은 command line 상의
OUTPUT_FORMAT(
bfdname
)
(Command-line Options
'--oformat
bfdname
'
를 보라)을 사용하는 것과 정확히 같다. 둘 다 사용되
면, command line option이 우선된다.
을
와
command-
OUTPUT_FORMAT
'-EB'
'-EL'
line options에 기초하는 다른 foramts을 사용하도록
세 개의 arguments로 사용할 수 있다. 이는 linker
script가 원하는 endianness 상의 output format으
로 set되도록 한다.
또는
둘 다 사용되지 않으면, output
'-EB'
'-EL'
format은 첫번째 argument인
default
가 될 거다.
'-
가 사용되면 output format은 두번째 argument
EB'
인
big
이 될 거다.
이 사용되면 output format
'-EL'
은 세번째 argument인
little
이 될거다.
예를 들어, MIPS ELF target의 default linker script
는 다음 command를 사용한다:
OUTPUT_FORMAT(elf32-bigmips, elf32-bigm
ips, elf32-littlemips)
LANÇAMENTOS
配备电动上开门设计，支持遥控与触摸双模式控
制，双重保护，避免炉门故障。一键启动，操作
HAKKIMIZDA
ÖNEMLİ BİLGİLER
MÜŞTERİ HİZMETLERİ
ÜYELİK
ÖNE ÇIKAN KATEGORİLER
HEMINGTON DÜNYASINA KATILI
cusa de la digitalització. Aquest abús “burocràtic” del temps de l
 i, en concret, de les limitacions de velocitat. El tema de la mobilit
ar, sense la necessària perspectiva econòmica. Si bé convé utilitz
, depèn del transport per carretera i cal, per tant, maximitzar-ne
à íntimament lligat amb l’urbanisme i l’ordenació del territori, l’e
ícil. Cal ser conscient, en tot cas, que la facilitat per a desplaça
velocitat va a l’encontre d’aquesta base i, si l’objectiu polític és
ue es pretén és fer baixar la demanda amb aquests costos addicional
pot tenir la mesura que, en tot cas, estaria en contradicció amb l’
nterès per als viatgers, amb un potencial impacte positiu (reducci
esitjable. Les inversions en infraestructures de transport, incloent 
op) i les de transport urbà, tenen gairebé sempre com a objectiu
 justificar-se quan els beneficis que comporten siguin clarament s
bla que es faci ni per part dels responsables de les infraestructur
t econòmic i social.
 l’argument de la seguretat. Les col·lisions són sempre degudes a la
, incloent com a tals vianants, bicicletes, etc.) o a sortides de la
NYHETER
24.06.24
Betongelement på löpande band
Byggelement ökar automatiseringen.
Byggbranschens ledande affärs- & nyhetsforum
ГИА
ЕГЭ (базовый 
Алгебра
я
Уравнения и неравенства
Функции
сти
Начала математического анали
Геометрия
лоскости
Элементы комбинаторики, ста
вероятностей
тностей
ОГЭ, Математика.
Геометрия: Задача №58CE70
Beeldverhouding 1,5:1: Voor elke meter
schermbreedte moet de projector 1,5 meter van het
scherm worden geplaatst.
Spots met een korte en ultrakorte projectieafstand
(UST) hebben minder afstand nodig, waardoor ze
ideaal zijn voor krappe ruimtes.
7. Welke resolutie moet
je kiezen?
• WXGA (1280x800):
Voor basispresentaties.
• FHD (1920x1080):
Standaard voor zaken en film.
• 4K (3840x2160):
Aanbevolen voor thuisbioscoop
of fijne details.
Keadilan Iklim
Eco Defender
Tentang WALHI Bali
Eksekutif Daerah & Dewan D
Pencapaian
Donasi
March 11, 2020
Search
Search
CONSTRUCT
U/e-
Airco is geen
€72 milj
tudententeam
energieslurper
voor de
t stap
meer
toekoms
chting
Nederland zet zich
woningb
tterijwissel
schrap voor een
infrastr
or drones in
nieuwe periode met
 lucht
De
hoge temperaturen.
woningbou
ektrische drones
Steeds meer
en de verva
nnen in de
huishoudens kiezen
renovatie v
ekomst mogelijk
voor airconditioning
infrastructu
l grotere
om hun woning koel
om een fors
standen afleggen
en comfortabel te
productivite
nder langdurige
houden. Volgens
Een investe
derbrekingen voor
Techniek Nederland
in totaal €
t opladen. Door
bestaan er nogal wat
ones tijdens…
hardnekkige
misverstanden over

---

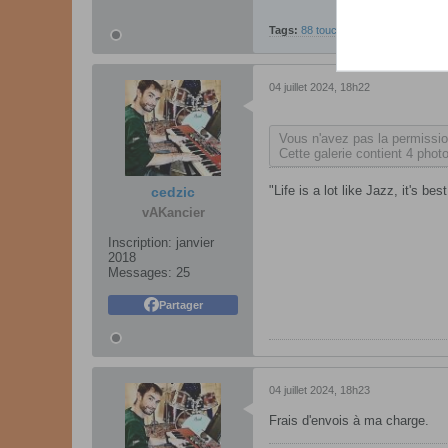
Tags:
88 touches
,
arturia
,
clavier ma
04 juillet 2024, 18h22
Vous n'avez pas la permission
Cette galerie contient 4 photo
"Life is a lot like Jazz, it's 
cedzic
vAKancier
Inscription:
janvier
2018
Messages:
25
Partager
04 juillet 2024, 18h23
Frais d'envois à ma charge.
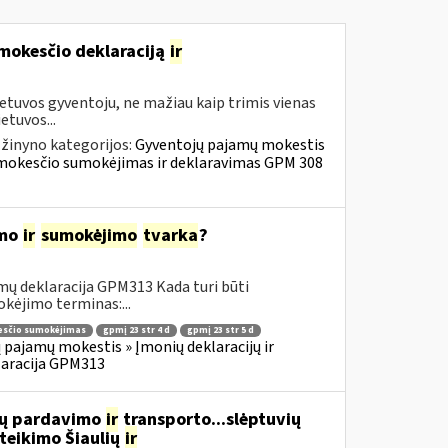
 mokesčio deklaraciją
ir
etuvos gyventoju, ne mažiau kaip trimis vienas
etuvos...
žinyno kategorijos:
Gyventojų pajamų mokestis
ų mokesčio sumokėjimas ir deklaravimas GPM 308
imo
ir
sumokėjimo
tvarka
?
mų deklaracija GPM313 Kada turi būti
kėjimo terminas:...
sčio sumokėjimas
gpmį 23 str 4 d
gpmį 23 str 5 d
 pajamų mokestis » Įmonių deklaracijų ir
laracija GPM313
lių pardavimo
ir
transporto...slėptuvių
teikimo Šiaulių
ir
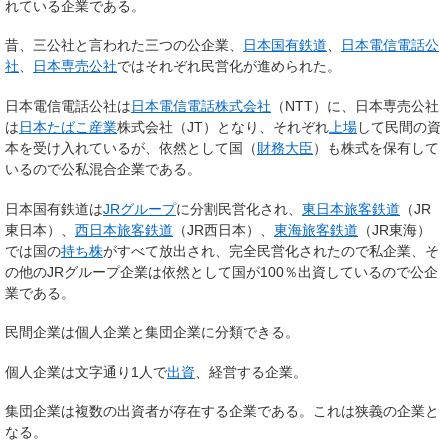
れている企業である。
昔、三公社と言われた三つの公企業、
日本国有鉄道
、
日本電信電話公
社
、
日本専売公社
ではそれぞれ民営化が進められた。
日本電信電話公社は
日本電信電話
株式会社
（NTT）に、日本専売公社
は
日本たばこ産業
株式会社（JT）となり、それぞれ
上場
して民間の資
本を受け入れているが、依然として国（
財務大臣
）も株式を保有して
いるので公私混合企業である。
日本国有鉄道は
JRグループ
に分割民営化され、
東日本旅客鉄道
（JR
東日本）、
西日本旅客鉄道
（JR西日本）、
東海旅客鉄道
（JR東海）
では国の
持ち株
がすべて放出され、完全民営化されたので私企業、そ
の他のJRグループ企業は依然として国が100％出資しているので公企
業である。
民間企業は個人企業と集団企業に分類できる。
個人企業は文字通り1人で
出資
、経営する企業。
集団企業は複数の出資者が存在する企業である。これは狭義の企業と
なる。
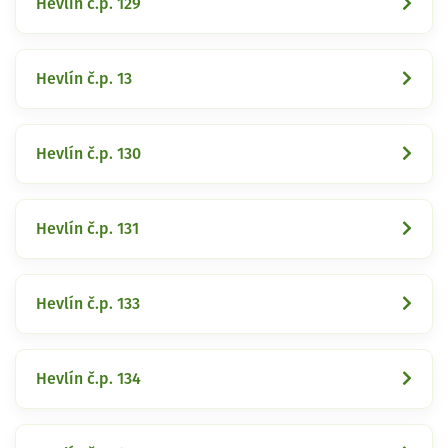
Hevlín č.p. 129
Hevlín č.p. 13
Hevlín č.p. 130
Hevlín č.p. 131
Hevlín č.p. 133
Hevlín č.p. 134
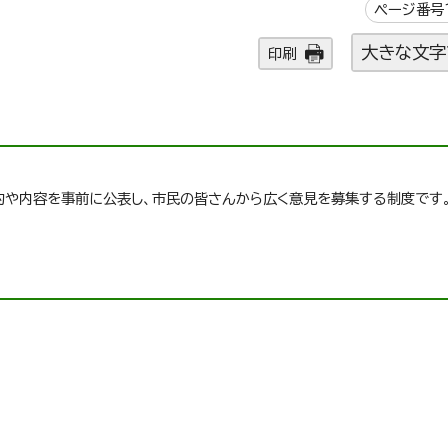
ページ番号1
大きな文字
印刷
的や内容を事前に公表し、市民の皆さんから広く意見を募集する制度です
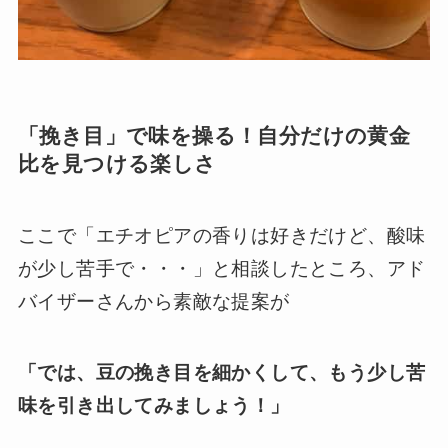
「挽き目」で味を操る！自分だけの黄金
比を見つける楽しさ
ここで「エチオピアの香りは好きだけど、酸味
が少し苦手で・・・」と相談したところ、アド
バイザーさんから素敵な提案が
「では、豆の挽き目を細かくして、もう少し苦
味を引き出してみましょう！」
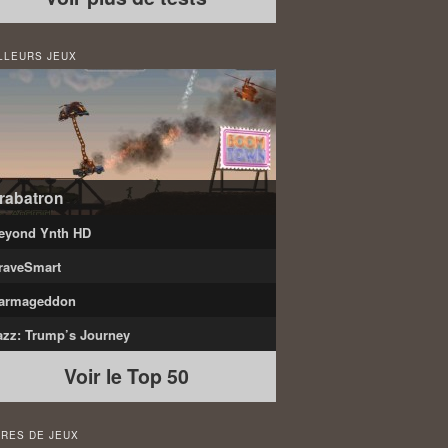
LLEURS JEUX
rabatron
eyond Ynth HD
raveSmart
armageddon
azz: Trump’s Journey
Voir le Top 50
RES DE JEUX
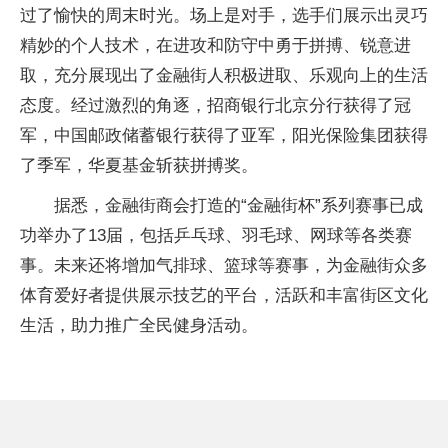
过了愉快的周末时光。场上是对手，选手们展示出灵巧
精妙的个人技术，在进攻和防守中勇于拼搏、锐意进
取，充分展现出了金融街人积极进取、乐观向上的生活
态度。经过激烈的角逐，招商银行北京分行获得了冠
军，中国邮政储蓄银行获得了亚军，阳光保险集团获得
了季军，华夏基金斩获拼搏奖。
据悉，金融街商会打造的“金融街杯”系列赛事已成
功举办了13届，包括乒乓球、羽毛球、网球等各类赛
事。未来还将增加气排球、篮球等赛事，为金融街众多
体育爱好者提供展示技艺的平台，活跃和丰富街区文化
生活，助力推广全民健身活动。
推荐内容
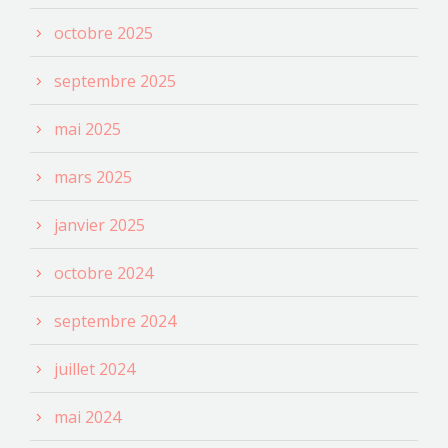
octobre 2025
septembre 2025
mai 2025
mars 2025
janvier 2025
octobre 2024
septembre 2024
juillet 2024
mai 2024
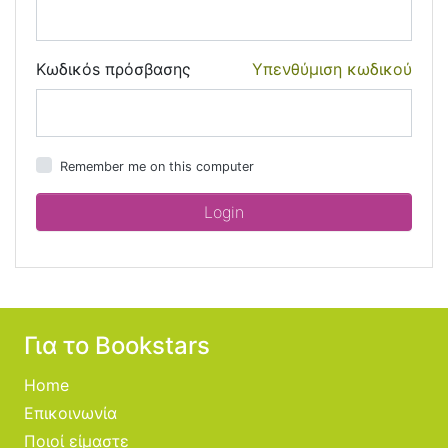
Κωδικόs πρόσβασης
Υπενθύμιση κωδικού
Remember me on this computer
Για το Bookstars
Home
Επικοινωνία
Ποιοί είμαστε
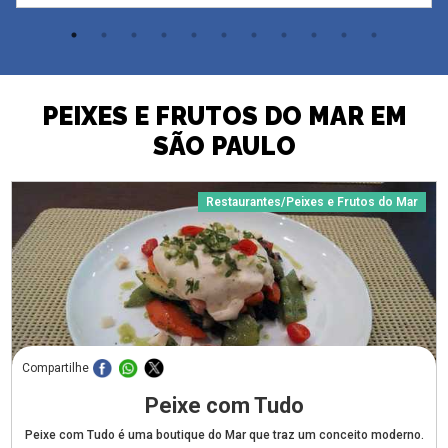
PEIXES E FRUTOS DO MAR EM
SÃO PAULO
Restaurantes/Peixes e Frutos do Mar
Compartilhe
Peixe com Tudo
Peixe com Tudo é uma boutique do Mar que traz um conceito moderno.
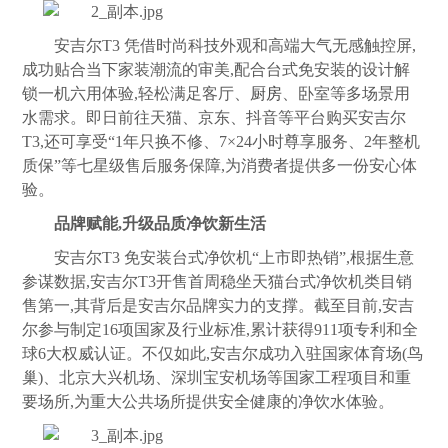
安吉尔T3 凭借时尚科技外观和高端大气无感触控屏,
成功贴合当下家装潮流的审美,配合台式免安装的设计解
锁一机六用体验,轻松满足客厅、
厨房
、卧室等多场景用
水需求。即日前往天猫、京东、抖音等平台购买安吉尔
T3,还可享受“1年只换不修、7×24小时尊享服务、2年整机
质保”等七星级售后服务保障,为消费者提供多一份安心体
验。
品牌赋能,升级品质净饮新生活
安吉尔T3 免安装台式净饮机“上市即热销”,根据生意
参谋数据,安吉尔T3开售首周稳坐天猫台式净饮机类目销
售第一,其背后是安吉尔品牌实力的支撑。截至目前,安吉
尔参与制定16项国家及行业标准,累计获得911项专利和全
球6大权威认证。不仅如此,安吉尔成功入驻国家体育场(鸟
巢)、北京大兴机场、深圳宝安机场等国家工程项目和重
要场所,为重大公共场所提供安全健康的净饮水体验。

==

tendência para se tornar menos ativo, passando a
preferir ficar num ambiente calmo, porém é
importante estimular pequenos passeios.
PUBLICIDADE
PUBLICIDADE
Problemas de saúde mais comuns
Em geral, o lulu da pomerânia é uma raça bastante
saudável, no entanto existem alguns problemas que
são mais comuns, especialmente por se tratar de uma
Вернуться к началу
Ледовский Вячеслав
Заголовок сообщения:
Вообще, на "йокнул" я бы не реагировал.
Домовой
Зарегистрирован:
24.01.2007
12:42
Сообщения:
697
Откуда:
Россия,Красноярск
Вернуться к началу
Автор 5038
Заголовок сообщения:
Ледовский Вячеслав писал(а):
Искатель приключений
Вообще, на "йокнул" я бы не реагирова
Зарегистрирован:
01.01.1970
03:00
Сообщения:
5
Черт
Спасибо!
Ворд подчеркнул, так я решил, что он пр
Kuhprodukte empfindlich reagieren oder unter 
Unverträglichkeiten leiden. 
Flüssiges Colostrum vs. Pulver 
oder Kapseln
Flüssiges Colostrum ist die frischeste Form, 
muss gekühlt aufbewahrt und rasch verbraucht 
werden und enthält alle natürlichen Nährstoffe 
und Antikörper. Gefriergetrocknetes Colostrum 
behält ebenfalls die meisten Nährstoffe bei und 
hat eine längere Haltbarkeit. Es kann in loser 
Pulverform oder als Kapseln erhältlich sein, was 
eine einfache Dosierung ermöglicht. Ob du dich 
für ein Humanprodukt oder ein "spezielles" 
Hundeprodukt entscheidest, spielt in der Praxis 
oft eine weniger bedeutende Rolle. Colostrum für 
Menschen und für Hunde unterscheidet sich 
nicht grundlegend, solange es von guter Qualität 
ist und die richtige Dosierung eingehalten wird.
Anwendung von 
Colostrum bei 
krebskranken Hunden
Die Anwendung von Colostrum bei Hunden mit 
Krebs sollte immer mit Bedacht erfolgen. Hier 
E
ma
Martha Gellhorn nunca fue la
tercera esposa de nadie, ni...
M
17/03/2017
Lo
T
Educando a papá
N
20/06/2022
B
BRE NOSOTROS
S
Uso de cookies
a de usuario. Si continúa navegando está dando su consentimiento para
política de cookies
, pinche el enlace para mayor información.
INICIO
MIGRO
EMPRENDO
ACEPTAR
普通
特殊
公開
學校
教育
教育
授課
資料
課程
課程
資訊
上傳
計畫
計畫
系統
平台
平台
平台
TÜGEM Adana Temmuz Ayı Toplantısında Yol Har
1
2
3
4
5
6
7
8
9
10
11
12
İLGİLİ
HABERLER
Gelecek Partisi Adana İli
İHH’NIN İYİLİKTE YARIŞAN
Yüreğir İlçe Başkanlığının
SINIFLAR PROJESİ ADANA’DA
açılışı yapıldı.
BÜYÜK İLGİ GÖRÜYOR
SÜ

WHAT IS REQUIRED: From the listing above, determine how many lines contain "velocitat", then write only that number.

RESPONSE FOR THIS EXERCISE: 2